You should always be watching and monitoring your dog every day and through each activity that you take part in. During the summer, especially, you should be watching for heat exhaustion as well as general exhaustion. Make sure you keep your dog hydrated at all times and that they are kept cool. As they do not perspire in the same way we do, you can help them to cool down by wiping the inside of their ears or the bottom of their paws with rubbing alcohol or cool water.

This will help them to maintain a steady body temperature. You should also keep an eye on their paws for abrasions. Hot weather and rough surfaces can cause the pads of their paws to burn or become sore. If this happens, consider a pair of dog boots for walking and make sure you apply antiseptic ointment onto the wound.

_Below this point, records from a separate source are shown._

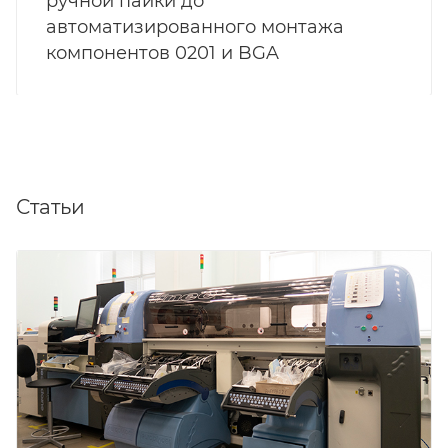
ручной пайки до
автоматизированного монтажа
компонентов 0201 и BGA
Статьи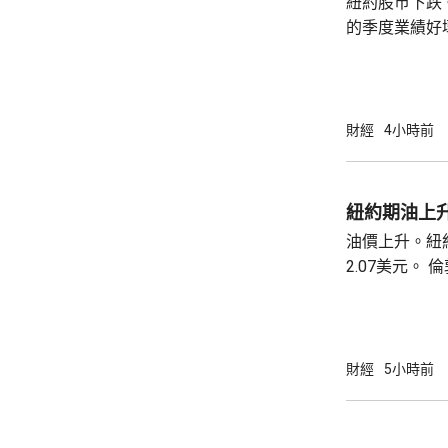
紐約股巿下跌
的季度業績好壞參
業平均指數收巿報
斯達克指數收巿報
五百指數收巿報
財經
4小時前
紐約期油上升
油價上升。紐約
2.07美元。 倫敦布蘭特期油收巿報82.49美
元，上升3.0
財經
5小時前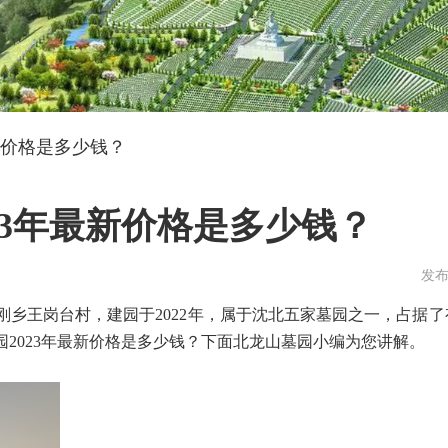
新价格是多少钱？
23年最新价格是多少钱？
发布
乡王岗台村，建园于2022年，属于沈北五家墓园之一，占据
2023年最新价格是多少钱？下面北龙山墓园小编为您讲解。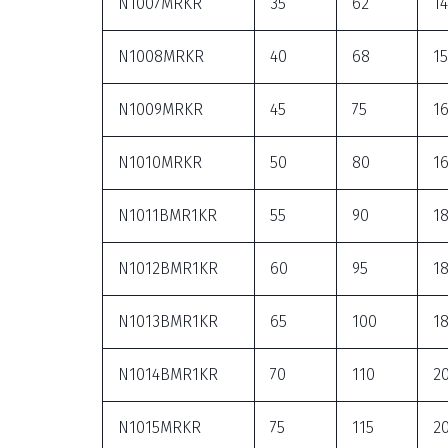
N1007MRKR
35
62
14
N1008MRKR
40
68
15
N1009MRKR
45
75
1
N1010MRKR
50
80
1
N1011BMR1KR
55
90
1
N1012BMR1KR
60
95
1
N1013BMR1KR
65
100
1
N1014BMR1KR
70
110
2
N1015MRKR
75
115
2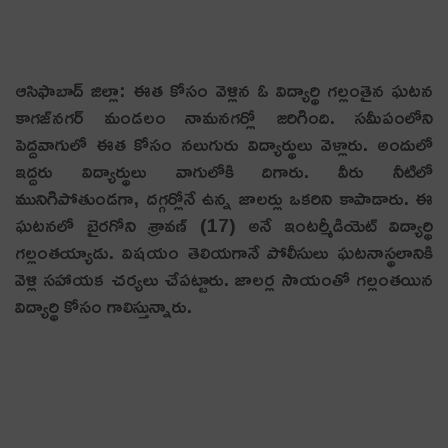
ఆసిఫాబాద్‌ జిల్లా: ఈత కోసం వెళ్లిన ఓ విద్యార్థి గ‌ల్లంతైన ఘ‌ట‌న
కాగజ్‌నగర్‌ మండలం నామనగర్లో జ‌రిగింది. సమీపంలోని
పెద్దవాగులో ఈత కోసం న‌లుగురు విద్యార్థులు వెళ్లారు. అందులో
ఇద్ద‌రు విద్యార్థులు వాగులోకి దిగారు. వీరు నీటిలో
మునిగిపోతుండ‌గా, ద‌గ్గ‌ర్లోనే ఉన్న జాల‌ర్లు ఒకరిని కాపాడారు. ఈ
ఘ‌ట‌న‌లో బైరగోని శ్రావణ్ (17) అనే ఇంట‌ర్మీడియెట్ విద్యార్థి
గ‌ల్లంత‌య్యాడు. విష‌యం తెలియ‌గానే పోలీసులు ఘ‌ట‌నాస్థ‌లానికి
వెళ్లి సహాయ‌క చ‌ర్య‌లు చేప‌ట్టారు. జాల‌ర్ల సాయంతో గ‌ల్లంత‌యిన
విద్యార్థి కోసం గాలిస్తున్నారు.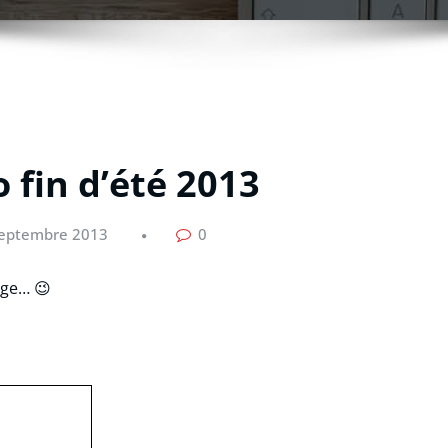
o fin d’été 2013
septembre 2013
0
rge… 😉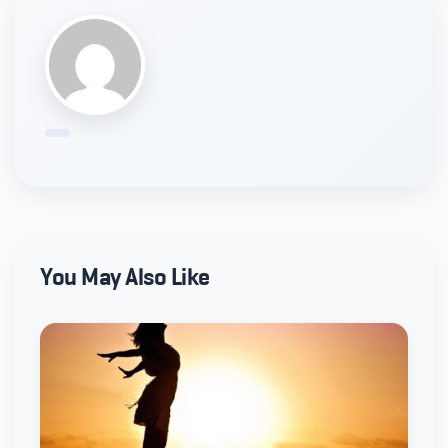
You May Also Like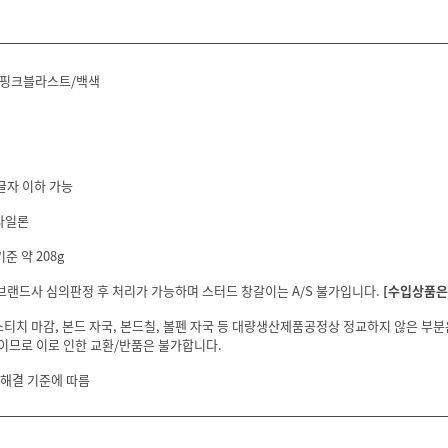
/핑크블라스트/백색
글자 이하 가능
 나일론
준 약 208g
 브랜드사 심의판정 후 처리가 가능하며 스터드 창갈이는 A/S 불가입니다.
[수입상품은 
스티치 마감, 본드 자국, 본드칠, 볼펜 자국 등 대량생산제품공정상 정교하지 않은 부
이므로 이로 인한 교환/반품은 불가합니다.
 해결 기준에 따름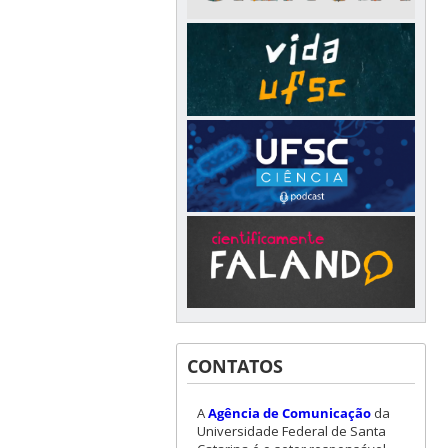
CONTATOS
A
Agência de Comunicação
da
Universidade Federal de Santa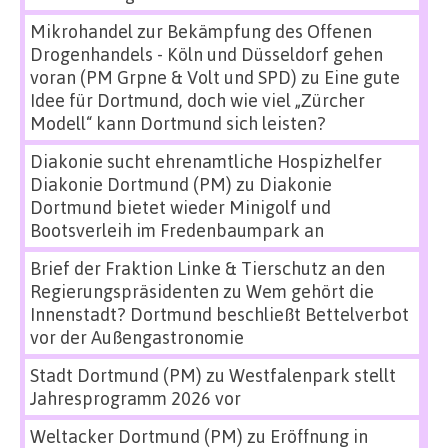
Mikrohandel zur Bekämpfung des Offenen
Drogenhandels - Köln und Düsseldorf gehen
voran (PM Grpne & Volt und SPD)
zu
Eine gute
Idee für Dortmund, doch wie viel „Zürcher
Modell“ kann Dortmund sich leisten?
Diakonie sucht ehrenamtliche Hospizhelfer
Diakonie Dortmund (PM)
zu
Diakonie
Dortmund bietet wieder Minigolf und
Bootsverleih im Fredenbaumpark an
Brief der Fraktion Linke & Tierschutz an den
Regierungspräsidenten
zu
Wem gehört die
Innenstadt? Dortmund beschließt Bettelverbot
vor der Außengastronomie
Stadt Dortmund (PM)
zu
Westfalenpark stellt
Jahresprogramm 2026 vor
Weltacker Dortmund (PM)
zu
Eröffnung in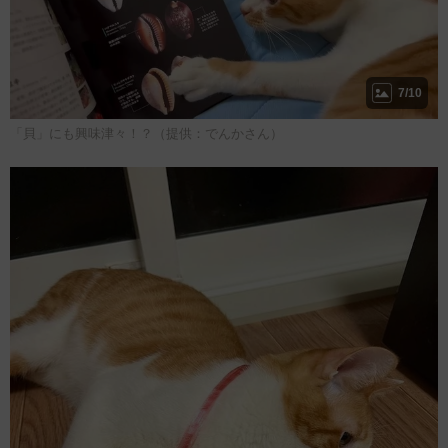
7/10
「貝」にも興味津々！？（提供：でんかさん）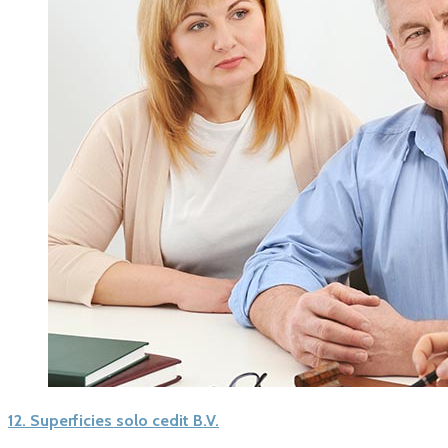
12.
Superficies solo cedit B.V.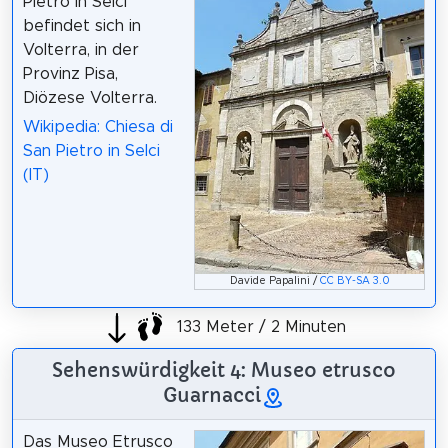
Pietro in Selci
befindet sich in
Volterra, in der
Provinz Pisa,
Diözese Volterra.
Wikipedia: Chiesa di
San Pietro in Selci
(IT)
Davide Papalini /
CC BY-SA 3.0
133 Meter / 2 Minuten
Sehenswürdigkeit 4: Museo etrusco
Guarnacci
Das Museo Etrusco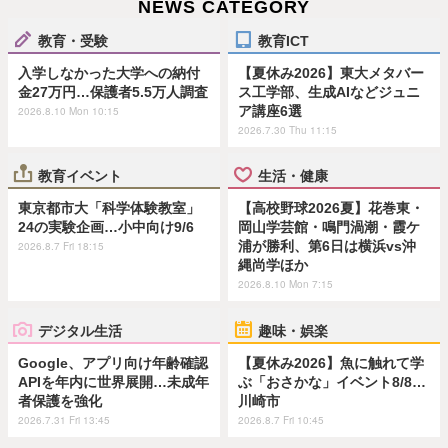
NEWS CATEGORY
教育・受験
教育ICT
入学しなかった大学への納付
【夏休み2026】東大メタバー
金27万円…保護者5.5万人調査
ス工学部、生成AIなどジュニ
ア講座6選
2026.8.10 Mon 10:15
2026.7.30 Thu 11:15
教育イベント
生活・健康
東京都市大「科学体験教室」
【高校野球2026夏】花巻東・
24の実験企画…小中向け9/6
岡山学芸館・鳴門渦潮・霞ケ
浦が勝利、第6日は横浜vs沖
2026.8.7 Fri 18:15
縄尚学ほか
2026.8.10 Mon 7:15
デジタル生活
趣味・娯楽
Google、アプリ向け年齢確認
【夏休み2026】魚に触れて学
APIを年内に世界展開…未成年
ぶ「おさかな」イベント8/8…
者保護を強化
川崎市
2026.7.31 Fri 13:45
2026.8.7 Fri 10:45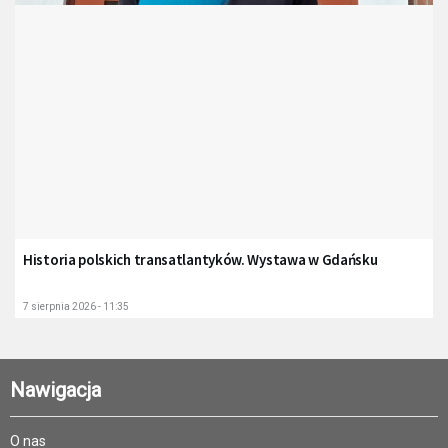
Historia polskich transatlantyków. Wystawa w Gdańsku
7 sierpnia 2026 - 11:35
Nawigacja
O nas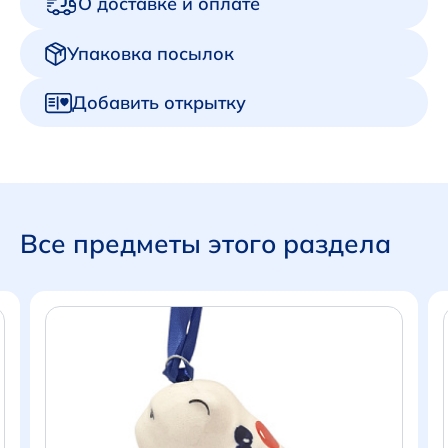
О доставке и оплате
Упаковка посылок
Добавить открытку
Все предметы этого раздела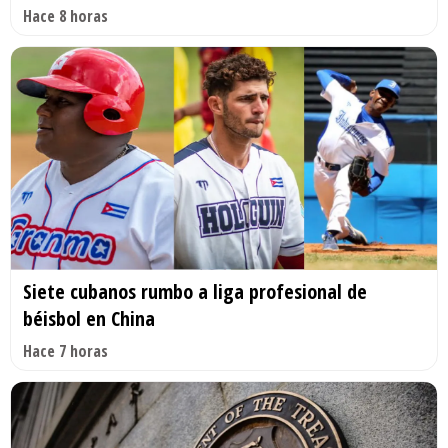
Hace 8 horas
Siete cubanos rumbo a liga profesional de
béisbol en China
Hace 7 horas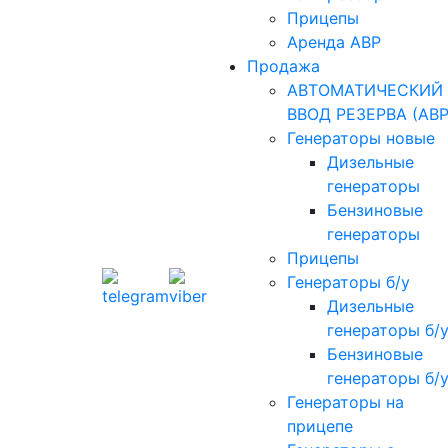
Прицепы
Аренда АВР
Продажа
АВТОМАТИЧЕСКИЙ
ВВОД РЕЗЕРВА (АВР
Генераторы новые
Дизельные
генераторы
Бензиновые
генераторы
Прицепы
Генераторы б/у
Дизельные
генераторы б/
Бензиновые
генераторы б/
Генераторы на
прицепе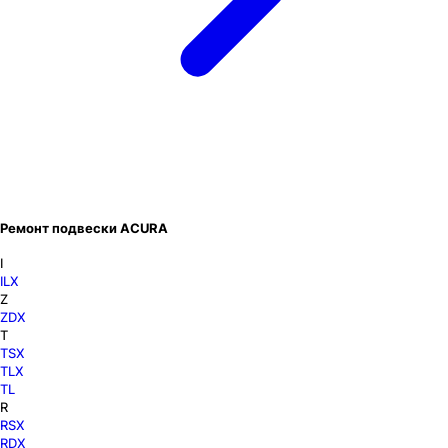
Ремонт подвески ACURA
I
ILX
Z
ZDX
T
TSX
TLX
TL
R
RSX
RDX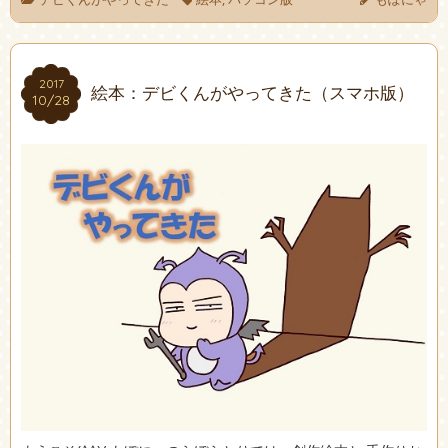
2017
2017
絵本：デビくんがやってきた（スマホ版）
10/28
10/28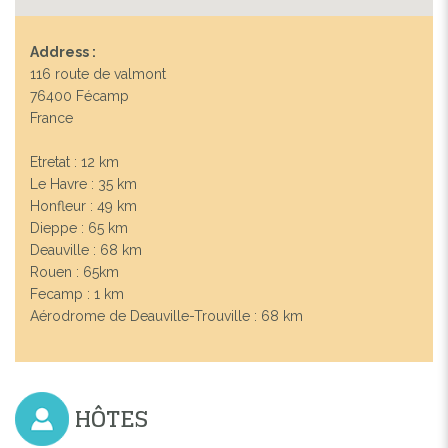
Address :
116 route de valmont
76400 Fécamp
France
Etretat : 12 km
Le Havre : 35 km
Honfleur : 49 km
Dieppe : 65 km
Deauville : 68 km
Rouen : 65km
Fecamp : 1 km
Aérodrome de Deauville-Trouville : 68 km
HÔTES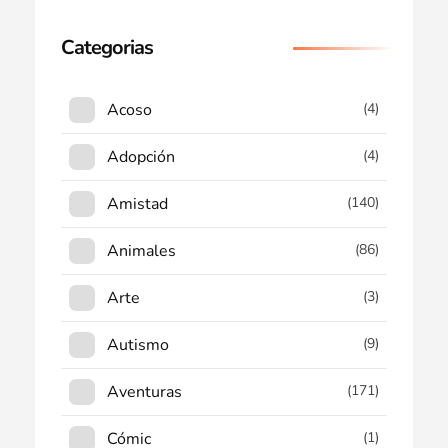
Categorias
Acoso
(4)
Adopción
(4)
Amistad
(140)
Animales
(86)
Arte
(3)
Autismo
(9)
Aventuras
(171)
Cómic
(1)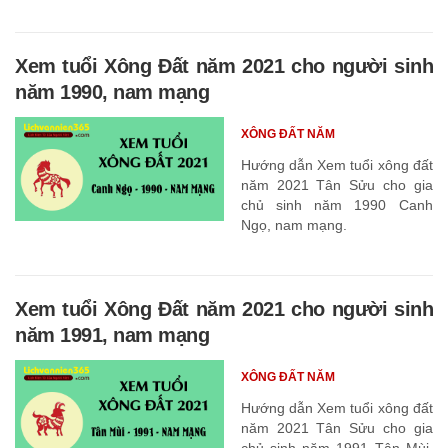
Xem tuổi Xông Đất năm 2021 cho người sinh
năm 1990, nam mạng
XÔNG ĐẤT NĂM
Hướng dẫn Xem tuổi xông đất
năm 2021 Tân Sửu cho gia
chủ sinh năm 1990 Canh
Ngọ, nam mạng.
Xem tuổi Xông Đất năm 2021 cho người sinh
năm 1991, nam mạng
XÔNG ĐẤT NĂM
Hướng dẫn Xem tuổi xông đất
năm 2021 Tân Sửu cho gia
chủ sinh năm 1991 Tân Mùi,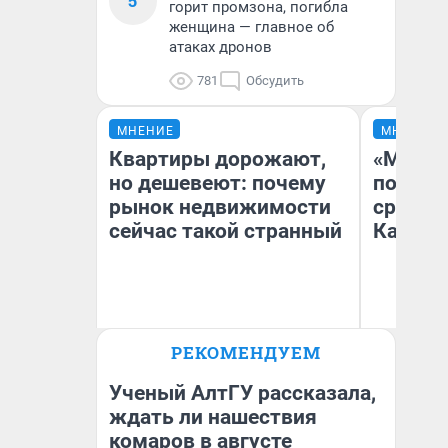
5
горит промзона, погибла
женщина — главное об
атаках дронов
781
Обсудить
МНЕНИЕ
МНЕНИЕ
Квартиры дорожают,
«Машин
но дешевеют: почему
полете
рынок недвижимости
сравни
сейчас такой странный
Казахс
РЕКОМЕНДУЕМ
Екатерина Торопова
Ан
директор агентства
недвижимости
Ученый АлтГУ рассказала,
ждать ли нашествия
комаров в августе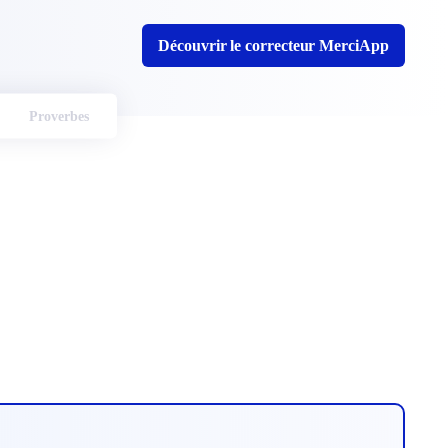
Découvrir le correcteur MerciApp
Proverbes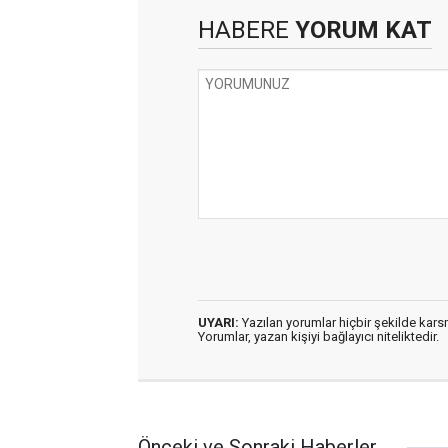
HABERE
YORUM KAT
UYARI:
Yazılan yorumlar hiçbir şekilde kar
Yorumlar, yazan kişiyi bağlayıcı niteliktedir.
Önceki ve Sonraki Haberler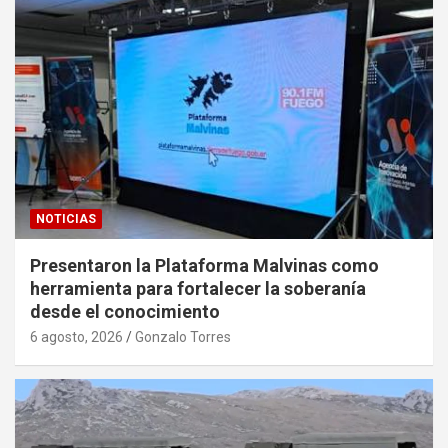
NOTICIAS
Presentaron la Plataforma Malvinas como
herramienta para fortalecer la soberanía
desde el conocimiento
6 agosto, 2026
Gonzalo Torres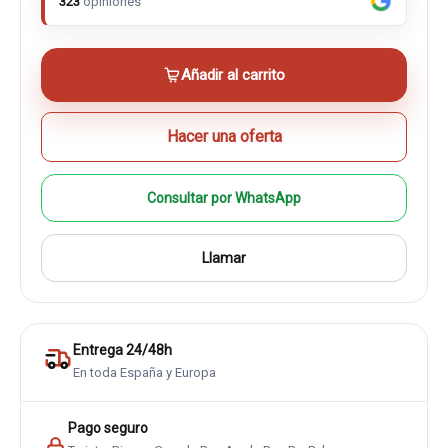
323
opiniones
Añadir al carrito
Hacer una oferta
Consultar por WhatsApp
Llamar
Entrega 24/48h
En toda España y Europa
Pago seguro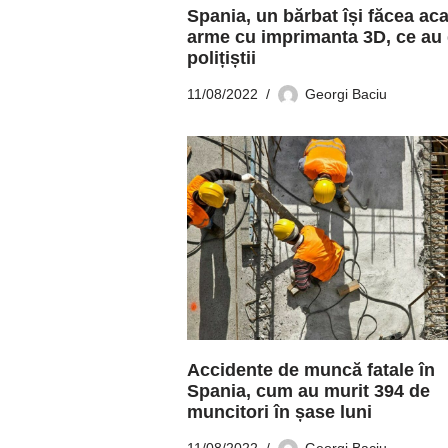
Spania, un bărbat își făcea ac
arme cu imprimanta 3D, ce au 
polițiștii
11/08/2022
Georgi Baciu
Accidente de muncă fatale în
Spania, cum au murit 394 de
muncitori în șase luni
11/08/2022
Georgi Baciu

#8 Know Where the Nearest Vet is

It is so important to know where the nearest vet is. If anything happened to your pet while you were out hiking, or even during the night when you are all huddled in your tent, you need to know exactly where to go to receive treatment – especially if it is a time critical situation. Do your research before you go camping, and make sure you have a copy of your vet records printed and safely stored in a plastic folder, as this will be beneficial to the vet if they need to examine or treat your dog.

To Conclude

Hopefully, you found our guide to camping with your dog useful as well as interesting. As long as you remember these key tips, your trip should run smoothly and leave everyone involved with fantastic memories. Have respect for other campers, keep your dog close, and always watch them closely while you are out and about to make sure they don’t suffer in the sun or get exhausted. They’ll love the camping trip, and you will too.